Display matrix elements in a spiral order.

Problem :  We have to display elements of matrix in spiral order. For the given matrix mat(4x4).
               

 In Output order of elements should be  : 1  2  3  11  12  13  9  8  7  4   5  6
 Note : solution proposed is valid for matrix of any order  (mxn) 

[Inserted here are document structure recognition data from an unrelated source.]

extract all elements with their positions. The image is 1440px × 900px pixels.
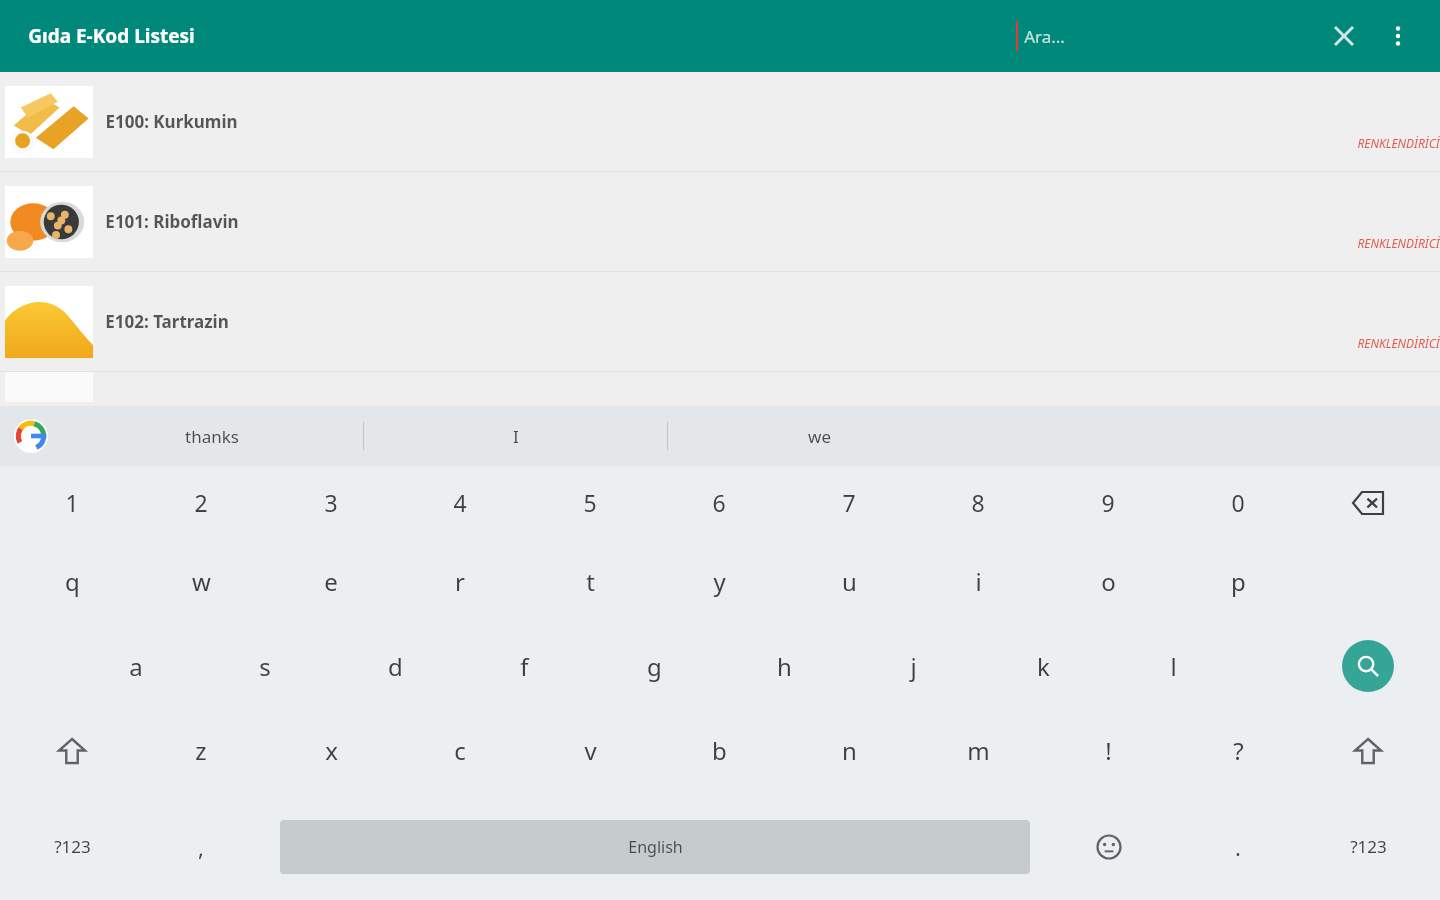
staticText: 9 bbox=[1101, 487, 1115, 518]
staticText: RENKLENDİRİCİ bbox=[1357, 235, 1440, 251]
staticText: E100: Kurkumin bbox=[105, 110, 238, 133]
staticText: , bbox=[198, 832, 204, 862]
staticText: a bbox=[129, 650, 143, 683]
button[interactable]: Search bbox=[1313, 624, 1423, 708]
button[interactable]: E101: Riboflavin bbox=[0, 172, 1440, 271]
button[interactable]: 4 bbox=[405, 466, 515, 539]
button[interactable]: h bbox=[729, 624, 839, 708]
staticText: k bbox=[1037, 650, 1050, 683]
button[interactable]: g bbox=[599, 624, 709, 708]
staticText: j bbox=[910, 650, 917, 683]
button[interactable]: j bbox=[858, 624, 968, 708]
button[interactable]: ?123 bbox=[12, 793, 132, 900]
button[interactable]: b bbox=[664, 708, 774, 793]
staticText: 6 bbox=[712, 487, 726, 518]
button[interactable]: we bbox=[668, 406, 971, 466]
button[interactable]: t bbox=[535, 539, 645, 624]
staticText: E102: Tartrazin bbox=[105, 310, 229, 333]
button[interactable]: ! bbox=[1053, 708, 1163, 793]
button[interactable]: Ara... bbox=[1016, 0, 1316, 72]
button[interactable]: w bbox=[146, 539, 256, 624]
button[interactable]: Emoji bbox=[1064, 793, 1154, 900]
staticText: English bbox=[628, 836, 683, 858]
button[interactable]: v bbox=[535, 708, 645, 793]
button[interactable]: More options bbox=[1372, 10, 1424, 62]
button[interactable]: Clear search bbox=[1316, 8, 1372, 64]
staticText: 1 bbox=[65, 487, 79, 518]
staticText: I bbox=[513, 425, 519, 448]
button[interactable]: a bbox=[81, 624, 191, 708]
staticText: h bbox=[777, 650, 792, 683]
staticText: d bbox=[388, 650, 403, 683]
button[interactable]: . bbox=[1183, 793, 1293, 900]
button[interactable]: u bbox=[794, 539, 904, 624]
staticText: l bbox=[1170, 650, 1177, 683]
staticText: w bbox=[192, 565, 211, 598]
button[interactable]: y bbox=[664, 539, 774, 624]
button[interactable]: l bbox=[1118, 624, 1228, 708]
button[interactable]: 2 bbox=[146, 466, 256, 539]
button[interactable]: o bbox=[1053, 539, 1163, 624]
staticText: 4 bbox=[453, 487, 467, 518]
button[interactable]: 6 bbox=[664, 466, 774, 539]
button[interactable]: ?123 bbox=[1308, 793, 1428, 900]
button[interactable]: E100: Kurkumin bbox=[0, 72, 1440, 171]
button[interactable]: I bbox=[364, 406, 667, 466]
button[interactable]: thanks bbox=[60, 406, 363, 466]
staticText: 0 bbox=[1231, 487, 1245, 518]
staticText: ? bbox=[1233, 734, 1244, 767]
staticText: g bbox=[647, 650, 662, 683]
button[interactable]: Shift bbox=[1323, 708, 1413, 793]
staticText: RENKLENDİRİCİ bbox=[1357, 135, 1440, 151]
staticText: . bbox=[1235, 832, 1241, 862]
staticText: f bbox=[520, 650, 529, 683]
button[interactable]: q bbox=[17, 539, 127, 624]
button[interactable]: i bbox=[923, 539, 1033, 624]
button[interactable]: r bbox=[405, 539, 515, 624]
staticText: t bbox=[586, 565, 595, 598]
staticText: 8 bbox=[971, 487, 985, 518]
staticText: v bbox=[584, 734, 597, 767]
staticText: E101: Riboflavin bbox=[105, 210, 239, 233]
button[interactable]: e bbox=[276, 539, 386, 624]
button[interactable]: m bbox=[923, 708, 1033, 793]
staticText: e bbox=[324, 565, 338, 598]
button[interactable]: 9 bbox=[1053, 466, 1163, 539]
button[interactable]: 3 bbox=[276, 466, 386, 539]
button[interactable]: Backspace bbox=[1318, 466, 1418, 539]
button[interactable]: 1 bbox=[17, 466, 127, 539]
button[interactable]: 5 bbox=[535, 466, 645, 539]
button[interactable]: f bbox=[469, 624, 579, 708]
staticText: Gıda E-Kod Listesi bbox=[28, 23, 195, 49]
button[interactable]: n bbox=[794, 708, 904, 793]
staticText: ?123 bbox=[1350, 835, 1387, 858]
button[interactable]: s bbox=[210, 624, 320, 708]
staticText: u bbox=[842, 565, 857, 598]
button[interactable]: c bbox=[405, 708, 515, 793]
staticText: ?123 bbox=[54, 835, 91, 858]
button[interactable]: 8 bbox=[923, 466, 1033, 539]
staticText: b bbox=[712, 734, 727, 767]
staticText: ! bbox=[1105, 734, 1112, 767]
button[interactable]: 0 bbox=[1183, 466, 1293, 539]
button[interactable]: , bbox=[146, 793, 256, 900]
staticText: we bbox=[808, 425, 831, 448]
staticText: y bbox=[713, 565, 726, 598]
button[interactable]: ? bbox=[1183, 708, 1293, 793]
button[interactable]: z bbox=[146, 708, 256, 793]
staticText: 2 bbox=[194, 487, 208, 518]
staticText: o bbox=[1101, 565, 1116, 598]
button[interactable]: English bbox=[280, 820, 1030, 874]
button[interactable]: 7 bbox=[794, 466, 904, 539]
button[interactable]: p bbox=[1183, 539, 1293, 624]
staticText: thanks bbox=[185, 425, 239, 448]
staticText: Ara... bbox=[1024, 25, 1065, 48]
button[interactable]: E102: Tartrazin bbox=[0, 272, 1440, 371]
button[interactable]: k bbox=[988, 624, 1098, 708]
button[interactable]: d bbox=[340, 624, 450, 708]
button[interactable]: Shift bbox=[27, 708, 117, 793]
staticText: q bbox=[65, 565, 80, 598]
staticText: i bbox=[975, 565, 982, 598]
button[interactable]: Google bbox=[8, 413, 54, 459]
button[interactable]: x bbox=[276, 708, 386, 793]
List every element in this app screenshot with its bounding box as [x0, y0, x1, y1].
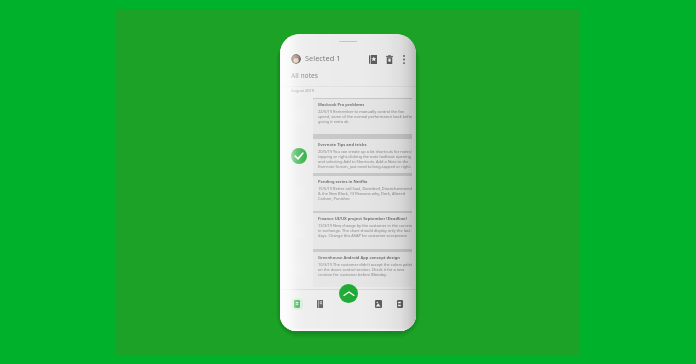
staticText: Selected 1 — [305, 53, 341, 63]
staticText: 22/5/19 Remember to manually control the… — [318, 109, 412, 124]
button[interactable]: Shared with me — [369, 295, 387, 313]
button[interactable]: Notes — [288, 295, 306, 313]
button[interactable]: Account — [391, 295, 409, 313]
button[interactable]: Notebooks — [311, 295, 329, 313]
button[interactable]: Profile — [291, 54, 301, 64]
staticText: 13/3/19 New change by the customer in th… — [318, 223, 412, 238]
button[interactable]: Expand menu — [339, 284, 358, 303]
button[interactable]: Pending series in Netflix — [313, 176, 412, 211]
staticText: Pending series in Netflix — [318, 179, 368, 185]
button[interactable]: Delete — [382, 52, 396, 66]
staticText: August 2019 — [291, 88, 314, 93]
button[interactable]: Greenhouse Android App concept design — [313, 252, 412, 287]
staticText: Greenhouse Android App concept design — [318, 255, 400, 261]
staticText: 10/3/19 The customer didn't accept the c… — [318, 262, 412, 277]
staticText: 20/5/19 You can create up a lot shortcut… — [318, 149, 412, 169]
staticText: 15/5/19 Better call Saul, Daredevil, Dis… — [318, 186, 412, 201]
button[interactable]: Selected note — [291, 148, 307, 164]
button[interactable]: Evernote Tips and tricks — [313, 139, 412, 173]
staticText: Finance UI/UX project September [Deadlin… — [318, 216, 407, 222]
button[interactable]: Macbook Pro problems — [313, 99, 412, 134]
button[interactable]: More options — [397, 52, 411, 66]
button[interactable]: Finance UI/UX project September [Deadlin… — [313, 213, 412, 249]
staticText: Macbook Pro problems — [318, 102, 365, 108]
button[interactable]: Add to notebook — [366, 52, 380, 66]
staticText: All notes — [291, 71, 319, 80]
staticText: Evernote Tips and tricks — [318, 142, 367, 148]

Solution :  First we traverse row wise  in right direction and then column wise in bottom direction,then again row wise in left direction and again column wise  in  upward direction, this way we have completed one complete cycle of matrix.We repeat same process until we have row and column elements left.

Algorithm :
     Initialize row=0 and col = 0, row and column order is mxn  
       Loop until row < m & col < n (row elements and column elements exist)  
       First : Iterate row-wise first   
           for i=col to n  
             print arr(row,i)  
           Increment row.  
       second : Iterate Coulumn in bottom direction from top right  
                      for i = row to m   
                       print arr(i,n)  
                decrement n.   
            third : Iterate row in left direction from rith to left  
                      for i=n-1 to col  
                        print arr(m-1,i)  
                      decrement m.  
            four : Iterate column from bottom to top  
                      for i=m-1 to row  
                       print arr(i,col)   
                       increment col.  
            repeat from step first.  

Now we will write sample code in java for desired result. Sample running program is as follows :
 public class SpiralPatternGeneration {  
   public SpiralPatternGeneration() {  
     super();  
   }  
   public static void spiralPatternGeneration(int[][] mat, int m, int n) {  
     int col = 0, row = 0;  
     int i;  
     while (row < m && col < n) {  
       for (i = col; i < n; i++) {  
         System.out.print(mat[row][i] + " ");  
       }  
       row++;  
       for (i = row; i < m; i++) {  
         System.out.print(mat[i][n - 1]+ " ");  
       }  
       n--;  
       if (row < m) {  
         for (i = n - 1; i >= col; i--) {  
           System.out.print(mat[m - 1][i] + " ");  
         }  
         m--;  
       }  
       if (col < n) {  
         for (i = m - 1; i >= row; i--) {  
           System.out.print(mat[i][col] + " ");  
         }  
         col++;  
       }  
       System.out.println(" ");  
     }  
   }  
   public static void main(String[] args) {  
     SpiralPatternGeneration spiralPattern = new SpiralPatternGeneration();  
     int[][] m = { { 1, 2, 3,11 }, { 4, 5, 6,12 }, { 7, 8, 9 ,13} };  
     spiralPatternGeneration(m, 3, 4);  
   }  
 }  

Sample output  when we execute the above program comes as :
1 2 3 11 12 13 9 8 7 4
5 6
First line(1 to 4 )  is outcome of one round of spiral movement
second line(5-6)  is outcome of second iteration.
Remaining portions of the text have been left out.